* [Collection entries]
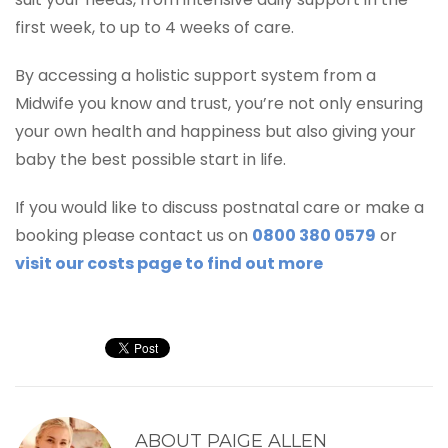
first week, to up to 4 weeks of care.
By accessing a holistic support system from a
Midwife you know and trust, you’re not only ensuring
your own health and happiness but also giving your
baby the best possible start in life.
If you would like to discuss postnatal care or make a
booking please contact us on
0800 380 0579
or
visit our costs page to find out more
ABOUT
PAIGE ALLEN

* [About this task]
What are the lines from the one with "booking please contact us on" through the last line of the records above? Quote them exactly and add nothing.

* [Exercise solution]
booking please contact us on
0800 380 0579
or
visit our costs page to find out more
ABOUT
PAIGE ALLEN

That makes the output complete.